14:00:49 <jbernard> #startmeeting cinder
14:00:49 <opendevmeet> Meeting started Wed Jul 30 14:00:49 2025 UTC and is due to finish in 60 minutes.  The chair is jbernard. Information about MeetBot at http://wiki.debian.org/MeetBot.
14:00:49 <opendevmeet> Useful Commands: #action #agreed #help #info #idea #link #topic #startvote.

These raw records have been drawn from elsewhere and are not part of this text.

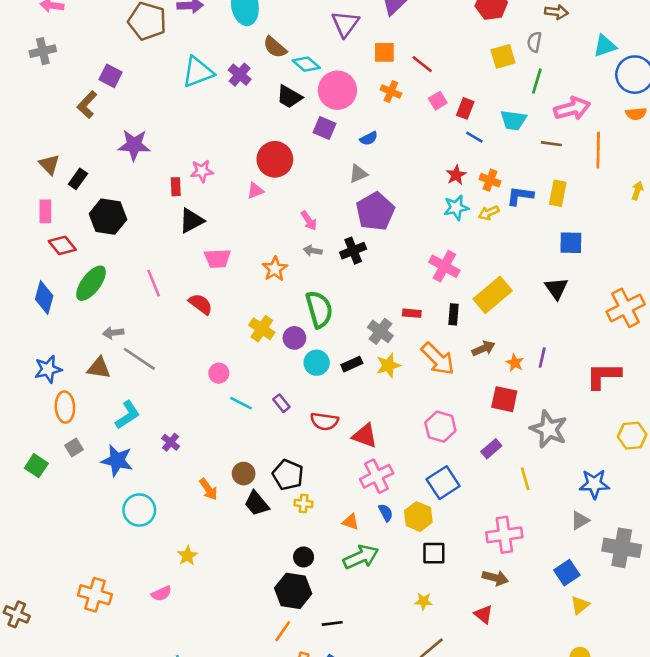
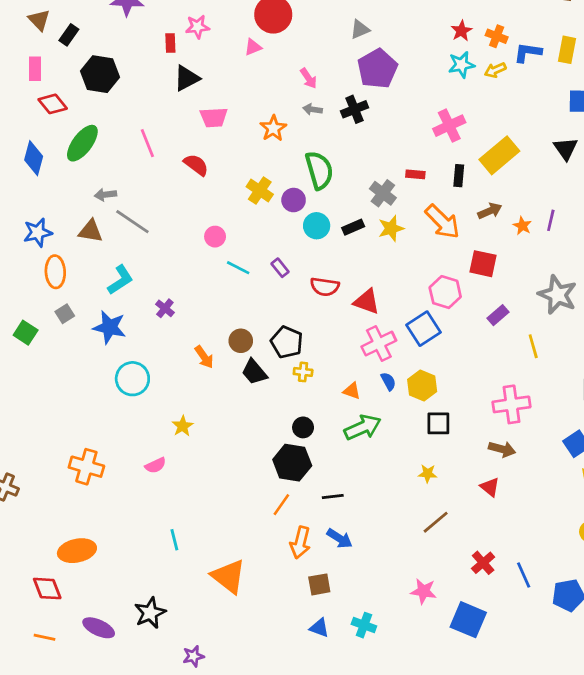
pink cross: (444, 266) -> (449, 126), turned 36
red square: (504, 399) -> (483, 264), moved
blue square: (443, 483) -> (424, 329), moved

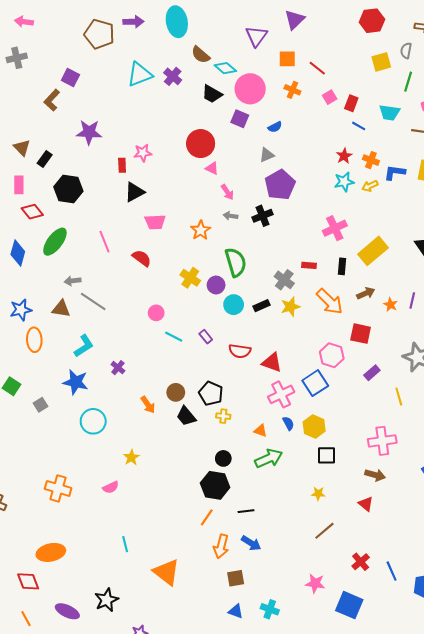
pink triangle: (253, 47) -> (212, 168), moved, turned 48
gray square: (65, 314) -> (40, 405), moved
orange line: (44, 637) -> (26, 619), turned 49

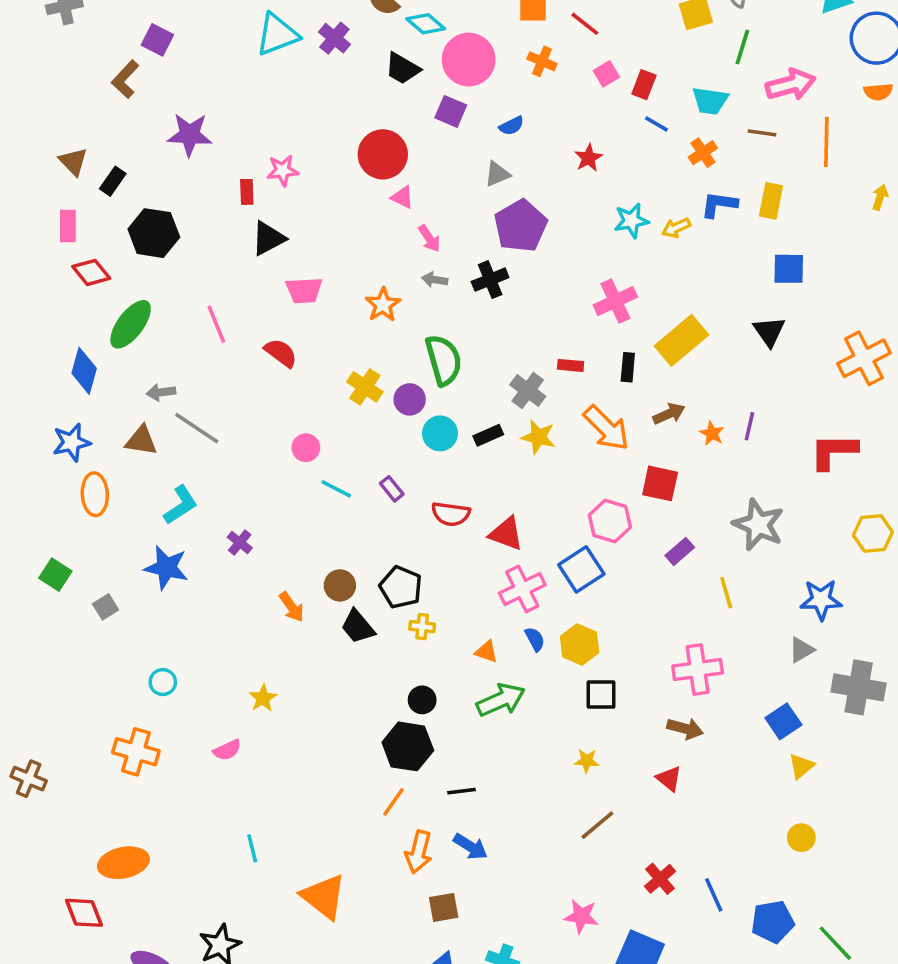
red star: (344, 156) -> (588, 158), moved
orange cross: (371, 160) -> (703, 153), moved, turned 35
blue diamond: (18, 253) -> (84, 371), moved
yellow star: (290, 307) -> (538, 437), turned 30
cyan circle: (93, 421) -> (163, 682), moved, size x0.6

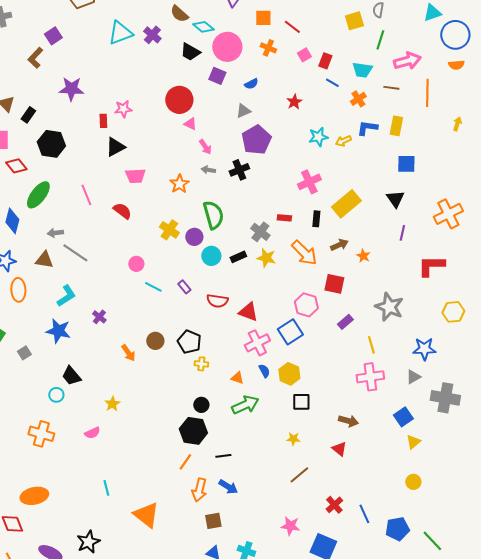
purple square: (157, 40) -> (53, 36), turned 30
purple line: (749, 426) -> (402, 233), moved
black trapezoid: (358, 627) -> (71, 376), moved
pink cross: (698, 670) -> (370, 377), moved

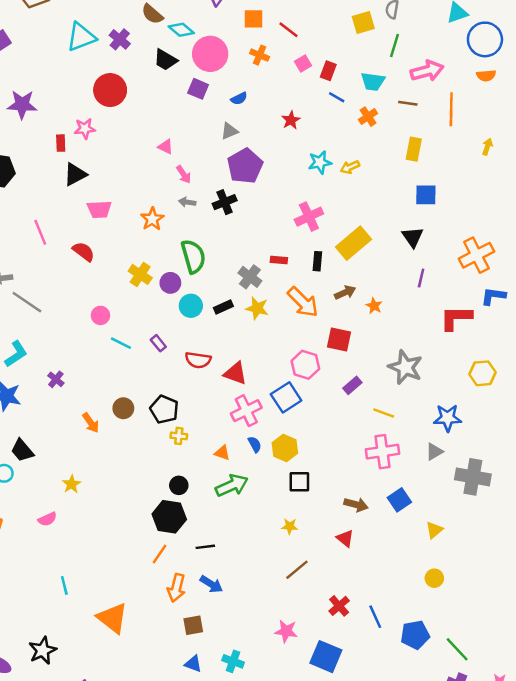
red circle: (179, 100) -> (110, 90), moved
blue L-shape: (367, 128) -> (493, 296), moved
yellow line: (371, 345) -> (384, 413), turned -54
blue square: (403, 417) -> (399, 500), moved

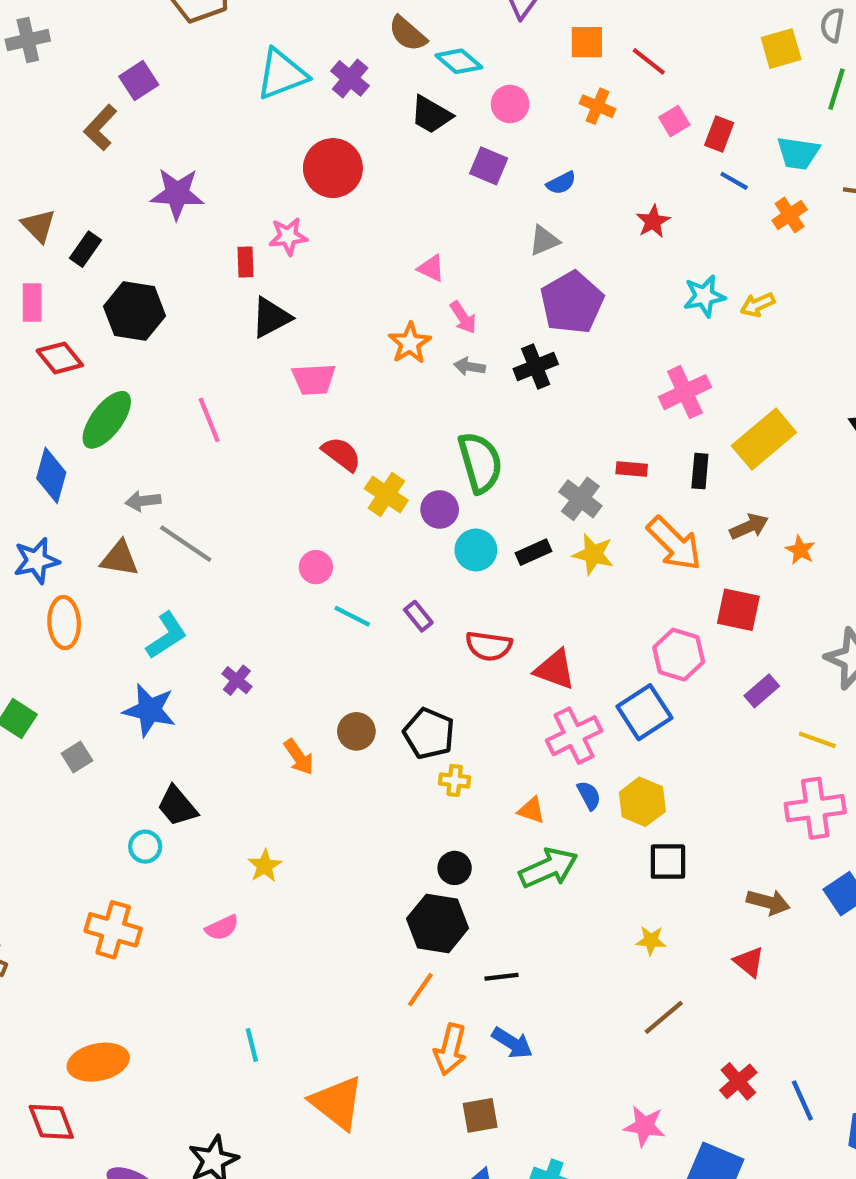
pink circle: (210, 54) -> (510, 104), size x0.6
orange star: (152, 219) -> (410, 343), moved
red semicircle: (84, 252) -> (341, 454), moved

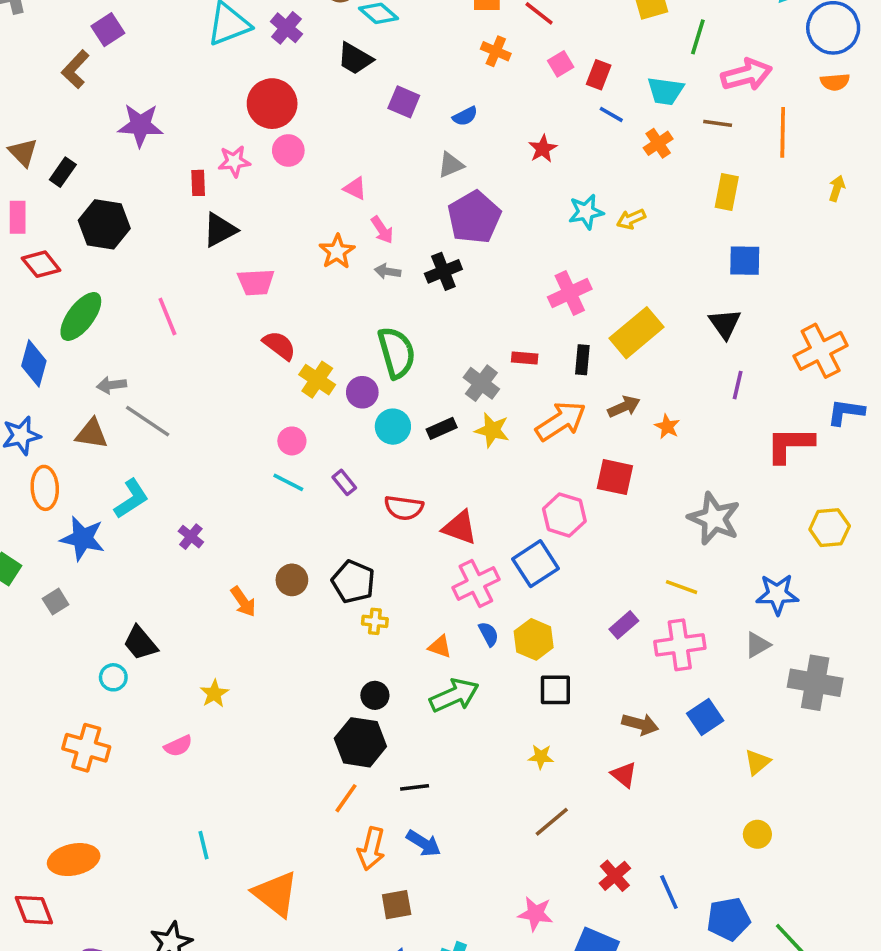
pink circle: (510, 104) -> (288, 150), moved
orange arrow: (674, 544) -> (561, 421), turned -78
pink circle: (316, 567) -> (292, 441), moved
purple rectangle: (762, 691) -> (624, 625), moved
blue star: (149, 710) -> (83, 538), moved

14:00:49 <opendevmeet> The meeting name has been set to 'cinder'
14:01:03 <jbernard> jungleboyj rosmaita smcginnis tosky whoami-rajat m5z e0ne geguileo eharney jbernard hemna fabiooliveira yuval tobias-urdin adiare happystacker dosaboy hillpd msaravan sp-bmilanov Luzi sfernand simondodsley: courtesy reminder
14:01:13 <jayaanand> hi
14:01:14 <jbernard> #topic roll call
14:01:22 <jbernard> o/ hello everyone
14:01:27 <gireesh> o/
14:01:29 <Sai> o/
14:01:55 <nileshthathagar> hi
14:02:45 <jungleboyj> o/
14:03:02 <simondodsley> o/
14:04:04 <hvlcchao1> o/
14:04:46 <whoami-rajat__> Hi
14:04:51 <jbernard> #link https://etherpad.opendev.org/p/cinder-flamingo-meetings
14:04:52 <vdhakad> hi
14:05:43 <jbernard> welcome everyone,
14:05:51 <jbernard> this may be a short meeting, we'll see
14:06:08 <jbernard> #link https://releases.openstack.org/flamingo/schedule.html
14:06:16 <jbernard> ^ current flamingo schedule
14:07:26 <jbernard> whoami-rajat__: if you're here, i now simondodsley has/had some questions about the openstack sdk and some functions that seemed to be missing
14:07:45 <simondodsley> yes, yes...
14:07:50 <jbernard> whoami-rajat__: i thought you might be most qualified to respond
14:08:14 <whoami-rajat__> Sure
14:09:43 <simondodsley> There is a list of cinder features not present in the SDK so I can't (easily) create Ansible modules for these in the OpenStack collection.
14:09:54 <simondodsley> I'd like to know if these will ever be added?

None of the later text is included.